There are about 450 late hillforts in Lithuania today – during the Middle
Ages, most of them had castles built within their ramparts. Only little
information on the appearance of the wooden castles has survived – some of
it is supplied by archaeological research, some by later monuments of
wooden architecture (for example, bell towers of wooden churches may have
preserved architectural traditions of castle towers). Their analogues, the
Russian castles, are also valuable – some wooden castles of the 17th
century have survived in Siberia up to the present day. The historical
sources have preserved information about Lithuanian carpenters having
participated in their building*. They were famous for their skills in the
whole of Eastern Europe (it is not an accident that the Lithuanian word
"dailidė", carpenter, took root in the Belarusian language as "dojlida").
Brick castles appeared in
Lithuania in the 14th century. There were only a few of them
though, and they were built by German craftsmen.
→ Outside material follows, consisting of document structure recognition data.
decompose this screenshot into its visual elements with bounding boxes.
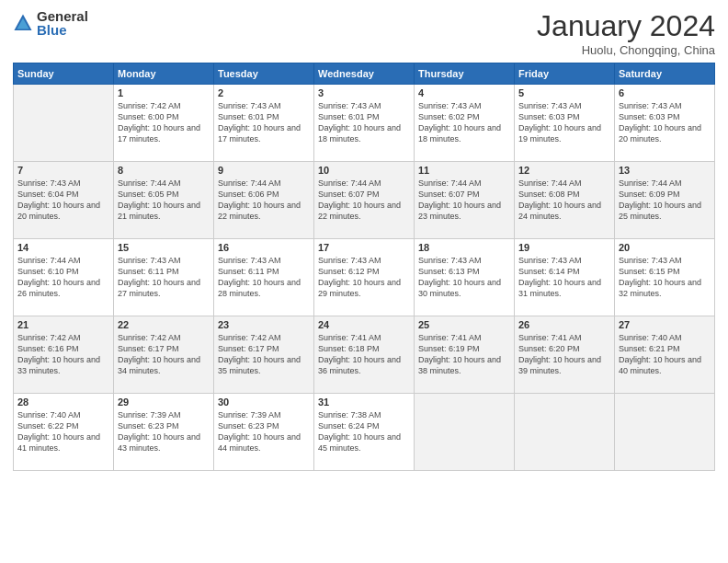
calendar-week-5: 28Sunrise: 7:40 AMSunset: 6:22 PMDayligh… [14,394,715,471]
table-row: 6Sunrise: 7:43 AMSunset: 6:03 PMDaylight… [615,85,715,162]
calendar-week-4: 21Sunrise: 7:42 AMSunset: 6:16 PMDayligh… [14,316,715,394]
col-sunday: Sunday [14,63,114,85]
day-info: Sunrise: 7:40 AMSunset: 6:22 PMDaylight:… [17,409,109,454]
table-row: 30Sunrise: 7:39 AMSunset: 6:23 PMDayligh… [214,394,314,471]
day-info: Sunrise: 7:43 AMSunset: 6:01 PMDaylight:… [318,100,410,145]
table-row: 17Sunrise: 7:43 AMSunset: 6:12 PMDayligh… [314,239,415,316]
location-subtitle: Huolu, Chongqing, China [537,43,715,57]
day-number: 29 [118,396,210,408]
day-info: Sunrise: 7:44 AMSunset: 6:08 PMDaylight:… [518,178,610,223]
logo-general-text: General [37,9,88,23]
table-row: 22Sunrise: 7:42 AMSunset: 6:17 PMDayligh… [114,316,214,394]
table-row: 9Sunrise: 7:44 AMSunset: 6:06 PMDaylight… [214,162,314,239]
day-number: 30 [218,396,310,408]
table-row: 4Sunrise: 7:43 AMSunset: 6:02 PMDaylight… [415,85,515,162]
table-row: 2Sunrise: 7:43 AMSunset: 6:01 PMDaylight… [214,85,314,162]
table-row: 1Sunrise: 7:42 AMSunset: 6:00 PMDaylight… [114,85,214,162]
day-number: 5 [518,87,610,98]
day-info: Sunrise: 7:43 AMSunset: 6:02 PMDaylight:… [418,100,510,145]
table-row: 31Sunrise: 7:38 AMSunset: 6:24 PMDayligh… [314,394,415,471]
day-number: 6 [619,87,711,98]
table-row: 16Sunrise: 7:43 AMSunset: 6:11 PMDayligh… [214,239,314,316]
day-info: Sunrise: 7:43 AMSunset: 6:12 PMDaylight:… [318,255,410,300]
calendar-week-1: 1Sunrise: 7:42 AMSunset: 6:00 PMDaylight… [14,85,715,162]
day-info: Sunrise: 7:42 AMSunset: 6:17 PMDaylight:… [218,332,310,377]
day-number: 11 [418,165,510,176]
day-number: 9 [218,165,310,176]
day-info: Sunrise: 7:42 AMSunset: 6:00 PMDaylight:… [118,100,210,145]
logo-icon [13,13,33,33]
day-info: Sunrise: 7:43 AMSunset: 6:13 PMDaylight:… [418,255,510,300]
day-info: Sunrise: 7:44 AMSunset: 6:10 PMDaylight:… [17,255,109,300]
day-info: Sunrise: 7:39 AMSunset: 6:23 PMDaylight:… [218,409,310,454]
table-row: 8Sunrise: 7:44 AMSunset: 6:05 PMDaylight… [114,162,214,239]
table-row: 28Sunrise: 7:40 AMSunset: 6:22 PMDayligh… [14,394,114,471]
table-row: 7Sunrise: 7:43 AMSunset: 6:04 PMDaylight… [14,162,114,239]
col-monday: Monday [114,63,214,85]
day-info: Sunrise: 7:43 AMSunset: 6:03 PMDaylight:… [619,100,711,145]
day-number: 1 [118,87,210,98]
table-row: 10Sunrise: 7:44 AMSunset: 6:07 PMDayligh… [314,162,415,239]
table-row [415,394,515,471]
calendar-week-3: 14Sunrise: 7:44 AMSunset: 6:10 PMDayligh… [14,239,715,316]
day-info: Sunrise: 7:44 AMSunset: 6:06 PMDaylight:… [218,178,310,223]
day-info: Sunrise: 7:44 AMSunset: 6:09 PMDaylight:… [619,178,711,223]
day-number: 18 [418,242,510,253]
day-number: 7 [17,165,109,176]
day-number: 31 [318,396,410,408]
table-row: 14Sunrise: 7:44 AMSunset: 6:10 PMDayligh… [14,239,114,316]
day-info: Sunrise: 7:44 AMSunset: 6:07 PMDaylight:… [318,178,410,223]
col-tuesday: Tuesday [214,63,314,85]
day-info: Sunrise: 7:42 AMSunset: 6:17 PMDaylight:… [118,332,210,377]
day-info: Sunrise: 7:44 AMSunset: 6:07 PMDaylight:… [418,178,510,223]
table-row: 13Sunrise: 7:44 AMSunset: 6:09 PMDayligh… [615,162,715,239]
col-wednesday: Wednesday [314,63,415,85]
day-info: Sunrise: 7:43 AMSunset: 6:15 PMDaylight:… [619,255,711,300]
day-info: Sunrise: 7:40 AMSunset: 6:21 PMDaylight:… [619,332,711,377]
calendar-header-row: Sunday Monday Tuesday Wednesday Thursday… [14,63,715,85]
page: General Blue January 2024 Huolu, Chongqi… [0,0,728,563]
table-row: 5Sunrise: 7:43 AMSunset: 6:03 PMDaylight… [515,85,615,162]
day-number: 24 [318,319,410,330]
table-row: 25Sunrise: 7:41 AMSunset: 6:19 PMDayligh… [415,316,515,394]
day-info: Sunrise: 7:38 AMSunset: 6:24 PMDaylight:… [318,409,410,454]
table-row: 29Sunrise: 7:39 AMSunset: 6:23 PMDayligh… [114,394,214,471]
logo: General Blue [13,9,88,37]
table-row: 3Sunrise: 7:43 AMSunset: 6:01 PMDaylight… [314,85,415,162]
calendar-week-2: 7Sunrise: 7:43 AMSunset: 6:04 PMDaylight… [14,162,715,239]
day-number: 8 [118,165,210,176]
day-number: 17 [318,242,410,253]
day-number: 26 [518,319,610,330]
day-number: 27 [619,319,711,330]
table-row: 20Sunrise: 7:43 AMSunset: 6:15 PMDayligh… [615,239,715,316]
table-row: 12Sunrise: 7:44 AMSunset: 6:08 PMDayligh… [515,162,615,239]
day-info: Sunrise: 7:43 AMSunset: 6:04 PMDaylight:… [17,178,109,223]
table-row [515,394,615,471]
day-number: 22 [118,319,210,330]
logo-blue-text: Blue [37,23,88,37]
day-info: Sunrise: 7:41 AMSunset: 6:19 PMDaylight:… [418,332,510,377]
day-number: 19 [518,242,610,253]
day-number: 13 [619,165,711,176]
day-number: 14 [17,242,109,253]
day-info: Sunrise: 7:42 AMSunset: 6:16 PMDaylight:… [17,332,109,377]
calendar-table: Sunday Monday Tuesday Wednesday Thursday… [13,63,715,471]
table-row: 11Sunrise: 7:44 AMSunset: 6:07 PMDayligh… [415,162,515,239]
table-row: 19Sunrise: 7:43 AMSunset: 6:14 PMDayligh… [515,239,615,316]
day-number: 28 [17,396,109,408]
logo-text: General Blue [37,9,88,37]
day-number: 12 [518,165,610,176]
day-number: 20 [619,242,711,253]
table-row: 23Sunrise: 7:42 AMSunset: 6:17 PMDayligh… [214,316,314,394]
day-info: Sunrise: 7:41 AMSunset: 6:20 PMDaylight:… [518,332,610,377]
day-number: 10 [318,165,410,176]
table-row [615,394,715,471]
table-row [14,85,114,162]
col-thursday: Thursday [415,63,515,85]
day-number: 15 [118,242,210,253]
day-info: Sunrise: 7:41 AMSunset: 6:18 PMDaylight:… [318,332,410,377]
day-info: Sunrise: 7:44 AMSunset: 6:05 PMDaylight:… [118,178,210,223]
day-info: Sunrise: 7:39 AMSunset: 6:23 PMDaylight:… [118,409,210,454]
table-row: 18Sunrise: 7:43 AMSunset: 6:13 PMDayligh… [415,239,515,316]
day-info: Sunrise: 7:43 AMSunset: 6:01 PMDaylight:… [218,100,310,145]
The sovereigns had them
built as their priority was to fortify the nucleus of the state. Kaunas,
Grodno, Novogrudek, Lyda, Kreva, and Medininkai castles surrounded Vilnius
(the capital) and Old and New Trakai, which were the main centres of the
state, from the West, South and East.
The most magnificent one was
the castle of Trakai, built in 1409. Vytautas built it with the assistance
of German craftsmen on Galvė Lake Island. Its fame spread widely, and in
the middle of the 15th century the Duke of Tver', Boris
Aleksandovich, decided to build a similar castle in his duchy. As the
"Story" of monk Foma goes, "he built... a castle in the middle of a lake,
and named it Troki"**. Thus the castles of Lithuania – both wooden and
brick ones – were an example for Russia and influenced the development of
the Russian castles.
Tomas Baranauskas
________________
* Крадин Н. П. Русское деревянное оборонное зодчество. Москва,
1988, c. 79.
** Раппопорт П. А. Очерки по истории военного зодчества
северо-восточной и северо-западной Руси X–XV вв. Москва; Ленинград, 1961,
c. 213, 217. (Материалы и исследования по археологии СССР; № 105).